「ありがとうございました」で叱られた 今昔ことば考立川談笑

11代目桂文治さんが先代から譲り受けた形見の品
11代目桂文治さんが先代から譲り受けた形見の品

「言葉遣い」のお話をします。言葉を扱う落語家ですから、何かと気にはしているのですが、なかなかデリケートな部分もあります。

もうお亡くなりになりました先代桂文治師匠のエピソードから。

いまの11代目文治師匠の、お師匠様ですね。常に和服姿です。ごく小柄で、頭は短く刈りそろえた白髪頭。頑固な江戸っ子の職人、植木屋か大工の親方というイメージがぴったりのお師匠さんでした。ねじり鉢巻きに腹掛け半纏(はんてん)ももひき姿で、キセルでもくわえてそうな。で、この文治師匠が楽屋でよく前座を叱ってました。

私は談志の弟子で立川流ですから、寄席には通ってないんです。さほど接点はなくて、ホール落語で何度かご一緒した程度の間柄です。なのに印象に強く残っているくらいですから、どこでも年がら年じゅう叱っておられたのでしょうね。

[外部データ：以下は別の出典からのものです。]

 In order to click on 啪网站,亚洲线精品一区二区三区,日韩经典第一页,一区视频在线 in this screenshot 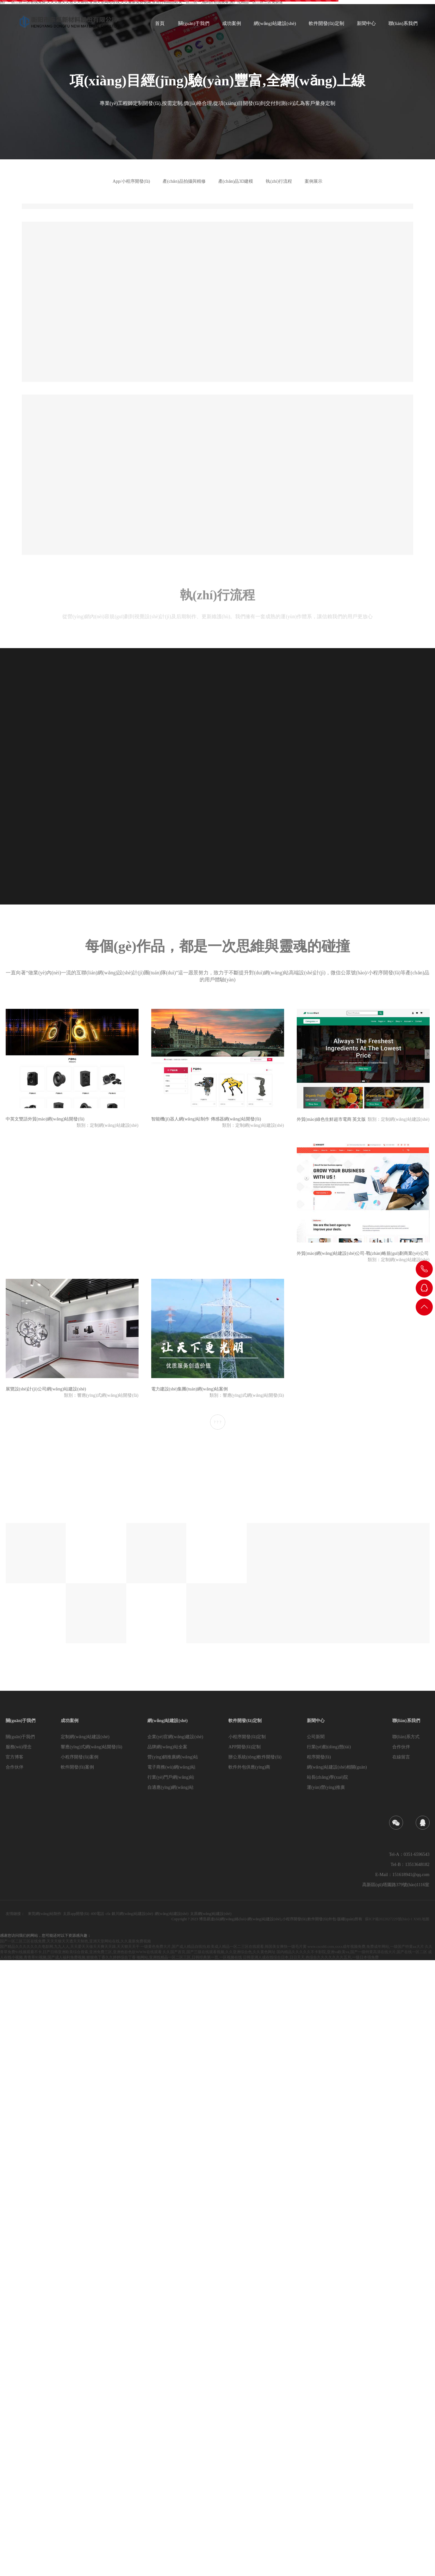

文治師匠が楽屋に入ると、前座がお茶を出します。「ごくろうさまです。先日どこそこの会ではお世話になりました。ありがとうございました」と立ち去ろうとします。そこで前座を呼び止めて「ちょっとぉ、おう。前座。いまおまえさん、なんて言った?」となると、いつもの叱言(こごと)のはじまりです。「そこへ座んな。いいかい、あんちゃん。『先日の落語会ではお世話になりました』ってそこまではいいよ。お世話になったのは先日なんだから。そのあとの『ありがとうございました』の『ました』ってのはどういうことだい? ありがたいなあとそのとき感じて、いまはありがたいと思ってないの? そうじゃないだろ。だったら『ありがとうございました』じゃなくて、『ありがとうございます』って言い方が本当なんだ」

「秋葉原」は「あきばはら」

文治師匠の小言は終わりません。

「本当だよ? 近ごろはさ、みんな『ありがとうございました』『ありがとうございました』。NHKのアナウンサーまで『ありがとうございました』。ありゃおかしいんだよ。『ありがとうございます』なのにな。目の前の家に住んでる人のことを『お向かいさん』だって。あれは正しくは『おむこうさん』。『むこう三軒両隣』って言ったんだ。『むかいさんげんりょうどなり』なんて誰も言わないだろ。向かいのウチじゃなくてむこうのウチだから『おむこうさん』」

「それからほら、練馬の方に行くと電車の駅にあるねえ。『こたけむかいはら(小竹向原)』だって。本当なら『むこうはら』なんだよ、『こたけむこうはら』。本来はね。駅の名前でいったら『あきはばら』なんて今はいうけど。あれも本当は秋葉(あきば)神社だとか、秋葉の原っぱだから『あきばはら』が本来。誰かが間違っちゃったんだな。『たかだのばば(高田馬場)』じゃないんだ。『たかたのばば』。にごらない……」

なぁんて小言はこの後も延々と続きます。当の前座さんは、ほかにいくらも仕事があるのにじーっと座ってその話が終わるまで身動きがつかないんです。で、周りの前座連中はっていうと、この様子を見ながら笑いをこらえてる。つまり、「こいつは新人で何も知らないから、文治師匠の地雷を踏ませてやったら楽しかろう」ってそういう魂胆ですよ。また、何かきっかけを作って例の小言が聞きたいなあなんて、そんな動機もあったんじゃないかと思います。

考えてみると、言葉は少しずつでも変わっていくものです。言葉は生き物ですから。それでも先代文治師匠なみに「今どきの言葉づかいは、なっとらん!」とお腹立ちの皆さんもまだまだいらっしゃるかもしれません。私の場合は、かなり柔軟になりました。